A reader writes:
I am a 27-year-old gay man, and consider(ed) myself very post-gay and post-marriage since I came out (late, a few years ago). I thought that if society didn't accept me, I would define my relationships myself, that I would forge a new world, a new type of relationship. Two decades ago (if I weren't seven), I would have been on the side that opposed you in your marriage fight.
But I'll be damned if hearing the stories of this battle that began years before I was born, reading the reactions, and in particular, seeing that video of you in 1997 and reading your posts yesterday haven't cracked something inside me.
You talk about this being a generally conservative movement, that it is about people in love wanting expansion of a traditional institution to them. But no one talks about the influence this has on single gay men. For the first time since I came out, I feel forced to look at the fact that I am not just in this for dating, for sex. Maybe if I were older, I would already have an identity hardened against being defined by society, and it would not matter so much.
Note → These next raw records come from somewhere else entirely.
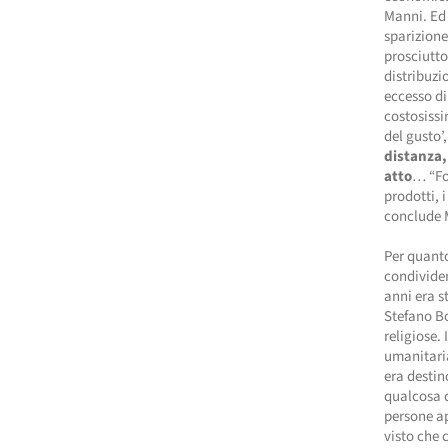
Manni. Ed 
sparizion
prosciutto
distribuzi
eccesso di
costosissi
del gusto’
distanza,
atto
… “For
prodotti, i
conclude 
Per quanto
condivider
anni era s
Stefano Bo
religiose.
umanitaria
era destin
qualcosa d
persone ap
visto che 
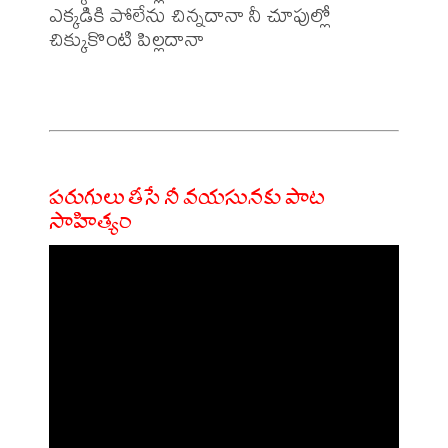
ఎక్కడికి పోలేను చిన్నదానా నీ చూపుల్లో 
చిక్కుకొంటి పిల్లదానా

పరుగులు తీసే నీ వయసునకు పాట
సాహిత్యం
But we are on the way to a world where society will accept my relationships, and I will not be able to use outsider status as an excuse for any behavior.
Traditionalists will fight this tooth and nail, but the last great joke will be how much this gives them what they want.
I waver between a deep gratitude to New York for accepting me, and being spiteful for making me grow up. But I suspect that the former emotion will be the lasting one.